### Work request
Print each record that follows exactly, leaving the pictures behind.

### Records provided
#####

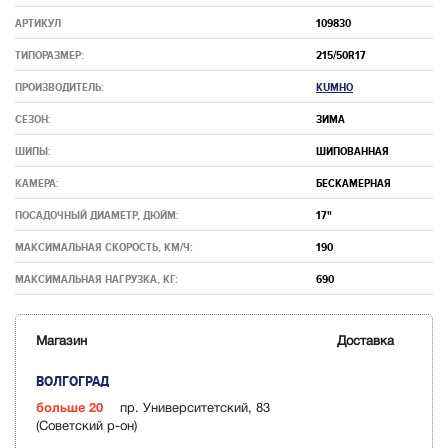
АРТИКУЛ
109830
ТИПОРАЗМЕР:
215/50R17
ПРОИЗВОДИТЕЛЬ:
KUMHO
СЕЗОН:
ЗИМА
ШИПЫ:
ШИПОВАННАЯ
КАМЕРА:
БЕСКАМЕРНАЯ
ПОСАДОЧНЫЙ ДИАМЕТР, ДЮЙМ:
17"
МАКСИМАЛЬНАЯ СКОРОСТЬ, КМ/Ч:
190
МАКСИМАЛЬНАЯ НАГРУЗКА, КГ:
690
Магазин
Доставка
ВОЛГОГРАД
больше 20
пр. Университетский, 83
(Советский р-он)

#####

### Answer for the task
АРТИКУЛ
109830
ТИПОРАЗМЕР:
215/50R17
ПРОИЗВОДИТЕЛЬ:
KUMHO
СЕЗОН:
ЗИМА
ШИПЫ:
ШИПОВАННАЯ
КАМЕРА:
БЕСКАМЕРНАЯ
ПОСАДОЧНЫЙ ДИАМЕТР, ДЮЙМ:
17"
МАКСИМАЛЬНАЯ СКОРОСТЬ, КМ/Ч:
190
МАКСИМАЛЬНАЯ НАГРУЗКА, КГ:
690
Магазин
Доставка
ВОЛГОГРАД
больше 20
пр. Университетский, 83
(Советский р-он)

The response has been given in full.